Bertolak
dari pengertian bahwa psikologi sebagai ilmu yang menelaah perilaku manusia,
para ahli psikologi umumnya berpandangan bahwa kondisi ragawi, kualitas kejiwaan
dan situasi lingkungan merupakan penentu-penentu utama perilaku dan corak
kepribadian manusia.[1]
Berangkat
dari sinilah maka psikologi merupakan alat untuk mengetahui jiwa manusia yang
sesungguhnya.
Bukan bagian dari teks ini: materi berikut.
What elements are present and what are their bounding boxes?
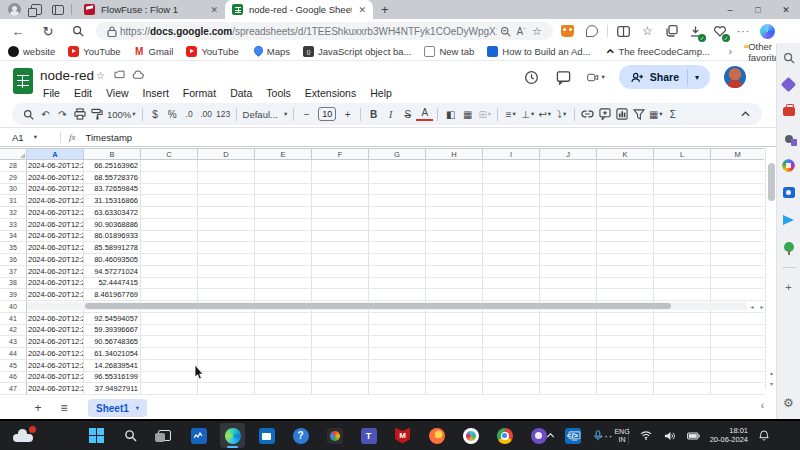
tray-chevron-up-icon[interactable] <box>542 428 558 444</box>
add-sheet-button[interactable]: + <box>28 398 48 418</box>
cell-E45[interactable] <box>255 360 312 372</box>
column-header-K[interactable]: K <box>597 148 654 160</box>
cell-G34[interactable] <box>369 231 426 243</box>
cell-L45[interactable] <box>654 360 711 372</box>
text-rotation-button[interactable]: ⤵▾ <box>553 105 570 123</box>
collapse-side-panel-icon[interactable]: ‹ <box>761 400 764 411</box>
row-header-38[interactable]: 38 <box>0 278 27 290</box>
cell-L41[interactable] <box>654 313 711 325</box>
document-title[interactable]: node-red <box>40 68 94 83</box>
row-header-35[interactable]: 35 <box>0 242 27 254</box>
cell-K37[interactable] <box>597 266 654 278</box>
row-header-30[interactable]: 30 <box>0 184 27 196</box>
vertical-scrollbar-thumb[interactable] <box>768 163 775 201</box>
cell-C32[interactable] <box>141 207 198 219</box>
account-avatar[interactable] <box>724 66 746 88</box>
cell-C46[interactable] <box>141 372 198 384</box>
cell-H31[interactable] <box>426 195 483 207</box>
teams-icon[interactable]: T <box>356 423 381 448</box>
cell-F29[interactable] <box>312 172 369 184</box>
cell-L35[interactable] <box>654 242 711 254</box>
maximize-button[interactable]: □ <box>744 0 772 19</box>
cell-C28[interactable] <box>141 160 198 172</box>
cell-H37[interactable] <box>426 266 483 278</box>
cell-E32[interactable] <box>255 207 312 219</box>
cell-K45[interactable] <box>597 360 654 372</box>
create-filter-button[interactable] <box>630 105 647 123</box>
cell-J34[interactable] <box>540 231 597 243</box>
cell-E37[interactable] <box>255 266 312 278</box>
select-all-corner[interactable] <box>0 148 27 160</box>
cell-A45[interactable]: 2024-06-20T12:2 <box>27 360 84 372</box>
metamask-icon[interactable] <box>559 23 576 40</box>
meet-video-icon[interactable]: ▾ <box>587 68 605 86</box>
cell-H47[interactable] <box>426 383 483 395</box>
slack-icon[interactable] <box>458 423 483 448</box>
cell-E46[interactable] <box>255 372 312 384</box>
cell-A46[interactable]: 2024-06-20T12:2 <box>27 372 84 384</box>
cell-M35[interactable] <box>711 242 764 254</box>
cell-L39[interactable] <box>654 289 711 301</box>
cell-L36[interactable] <box>654 254 711 266</box>
cell-G37[interactable] <box>369 266 426 278</box>
horizontal-scrollbar[interactable] <box>27 302 747 310</box>
cell-J41[interactable] <box>540 313 597 325</box>
tab-close-icon[interactable]: ✕ <box>210 5 218 15</box>
cell-M41[interactable] <box>711 313 764 325</box>
cell-J33[interactable] <box>540 219 597 231</box>
lock-icon[interactable] <box>104 24 120 38</box>
cell-H38[interactable] <box>426 278 483 290</box>
cell-E33[interactable] <box>255 219 312 231</box>
cell-G42[interactable] <box>369 325 426 337</box>
cell-E42[interactable] <box>255 325 312 337</box>
cell-C31[interactable] <box>141 195 198 207</box>
cell-I46[interactable] <box>483 372 540 384</box>
cell-J36[interactable] <box>540 254 597 266</box>
microphone-icon[interactable] <box>590 428 606 444</box>
vertical-tabs-icon[interactable] <box>50 2 66 18</box>
bookmark-3[interactable]: YouTube <box>186 46 238 57</box>
row-header-43[interactable]: 43 <box>0 336 27 348</box>
cell-C47[interactable] <box>141 383 198 395</box>
cell-G44[interactable] <box>369 348 426 360</box>
cell-K28[interactable] <box>597 160 654 172</box>
cell-K38[interactable] <box>597 278 654 290</box>
edge-icon[interactable] <box>220 423 245 448</box>
cell-E34[interactable] <box>255 231 312 243</box>
row-header-34[interactable]: 34 <box>0 231 27 243</box>
cell-B47[interactable]: 37.94927911 <box>84 383 141 395</box>
cell-J46[interactable] <box>540 372 597 384</box>
settings-gear-icon[interactable]: ⚙ <box>780 394 797 411</box>
mcafee-icon[interactable]: M <box>390 423 415 448</box>
share-dropdown-icon[interactable]: ▾ <box>688 73 706 82</box>
cell-F31[interactable] <box>312 195 369 207</box>
menu-edit[interactable]: Edit <box>67 86 99 100</box>
undo-icon[interactable]: ↶ <box>37 105 54 123</box>
cell-K36[interactable] <box>597 254 654 266</box>
cell-D38[interactable] <box>198 278 255 290</box>
star-document-icon[interactable]: ☆ <box>96 70 105 81</box>
cell-H32[interactable] <box>426 207 483 219</box>
cell-G36[interactable] <box>369 254 426 266</box>
cell-F35[interactable] <box>312 242 369 254</box>
column-header-I[interactable]: I <box>483 148 540 160</box>
bookmark-2[interactable]: MGmail <box>134 46 174 57</box>
cell-D42[interactable] <box>198 325 255 337</box>
cell-I47[interactable] <box>483 383 540 395</box>
cell-D34[interactable] <box>198 231 255 243</box>
text-color-button[interactable]: A <box>416 108 433 121</box>
designer-icon[interactable] <box>780 157 797 174</box>
collections-icon[interactable] <box>663 23 680 40</box>
cell-E39[interactable] <box>255 289 312 301</box>
cell-B43[interactable]: 90.56748365 <box>84 336 141 348</box>
menu-format[interactable]: Format <box>176 86 223 100</box>
cell-L29[interactable] <box>654 172 711 184</box>
grow-tree-icon[interactable] <box>780 238 797 255</box>
cell-J47[interactable] <box>540 383 597 395</box>
vertical-align-button[interactable]: ⊥▾ <box>519 105 536 123</box>
cell-I44[interactable] <box>483 348 540 360</box>
telegram-icon[interactable] <box>780 211 797 228</box>
cell-L30[interactable] <box>654 184 711 196</box>
cell-M29[interactable] <box>711 172 764 184</box>
font-family-select[interactable]: Defaul...▾ <box>241 105 290 123</box>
Sampai dengan penghujung abad dua puluh ini terdapat empat aliran
besar psikologi, yaitu:
a)
Psikoanalisis (Psychoanalysis)
b)
Psikologi Perilaku (Behavior Psychology)
c)
Psikologi Humanistik (Humanistic Psychology)
d)
Psikologi Transpersonal (Transpersonal Psychology)
Masing-masing
aliran meninjau manusia dari sudut pandang berlainan, dan dengan metodologi
tertentu berhasil menentukan berbagai dimensi dan asas tentang kehidupan
manusia, kemudian membangun teori dan filsafat mengenai manusia.[2]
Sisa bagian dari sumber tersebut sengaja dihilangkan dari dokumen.